Start of Material provided

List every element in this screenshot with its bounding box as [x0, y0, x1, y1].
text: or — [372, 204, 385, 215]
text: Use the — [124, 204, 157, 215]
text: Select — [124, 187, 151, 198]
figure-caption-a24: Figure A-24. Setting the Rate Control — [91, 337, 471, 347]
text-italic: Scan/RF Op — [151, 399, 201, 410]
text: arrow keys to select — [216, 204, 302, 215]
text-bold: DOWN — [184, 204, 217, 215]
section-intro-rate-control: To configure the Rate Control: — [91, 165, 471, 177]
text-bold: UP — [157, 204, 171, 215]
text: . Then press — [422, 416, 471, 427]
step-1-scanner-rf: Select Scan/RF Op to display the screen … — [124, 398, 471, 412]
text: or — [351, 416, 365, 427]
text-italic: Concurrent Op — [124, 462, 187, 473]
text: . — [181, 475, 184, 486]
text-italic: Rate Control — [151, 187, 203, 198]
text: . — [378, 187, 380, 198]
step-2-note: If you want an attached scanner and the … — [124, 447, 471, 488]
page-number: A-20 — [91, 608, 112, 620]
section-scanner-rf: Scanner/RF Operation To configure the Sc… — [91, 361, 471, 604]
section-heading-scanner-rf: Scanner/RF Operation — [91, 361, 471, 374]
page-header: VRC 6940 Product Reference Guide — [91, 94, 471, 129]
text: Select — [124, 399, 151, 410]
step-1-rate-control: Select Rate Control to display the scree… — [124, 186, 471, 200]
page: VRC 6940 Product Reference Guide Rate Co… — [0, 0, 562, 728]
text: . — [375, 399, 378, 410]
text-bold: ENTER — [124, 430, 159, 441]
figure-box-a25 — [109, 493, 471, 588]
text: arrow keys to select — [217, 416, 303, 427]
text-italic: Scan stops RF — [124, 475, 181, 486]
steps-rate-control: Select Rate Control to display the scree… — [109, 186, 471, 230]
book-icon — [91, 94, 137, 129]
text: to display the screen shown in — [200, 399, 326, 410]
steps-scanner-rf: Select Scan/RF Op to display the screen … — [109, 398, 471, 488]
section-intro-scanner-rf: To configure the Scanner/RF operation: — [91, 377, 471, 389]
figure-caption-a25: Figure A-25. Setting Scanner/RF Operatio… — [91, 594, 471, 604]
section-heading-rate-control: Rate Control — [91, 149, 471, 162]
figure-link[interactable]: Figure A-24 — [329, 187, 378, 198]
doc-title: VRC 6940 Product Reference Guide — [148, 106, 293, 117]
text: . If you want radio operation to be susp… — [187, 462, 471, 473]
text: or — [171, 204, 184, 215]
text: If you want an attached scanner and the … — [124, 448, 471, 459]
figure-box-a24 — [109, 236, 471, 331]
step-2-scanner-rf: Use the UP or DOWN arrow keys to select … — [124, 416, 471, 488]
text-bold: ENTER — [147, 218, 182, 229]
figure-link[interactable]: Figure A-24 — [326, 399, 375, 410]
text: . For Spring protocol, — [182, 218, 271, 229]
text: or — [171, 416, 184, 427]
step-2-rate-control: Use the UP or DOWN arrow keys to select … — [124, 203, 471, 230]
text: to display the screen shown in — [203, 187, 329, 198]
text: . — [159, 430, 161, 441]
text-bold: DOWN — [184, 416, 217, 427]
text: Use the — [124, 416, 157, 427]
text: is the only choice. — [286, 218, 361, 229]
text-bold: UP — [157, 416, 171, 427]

End of Material provided

Whenever a line of the data holds the string "ENTER", pick that line out.

# [Output of the task]
text-bold: ENTER — [124, 430, 159, 441]
text-bold: ENTER — [147, 218, 182, 229]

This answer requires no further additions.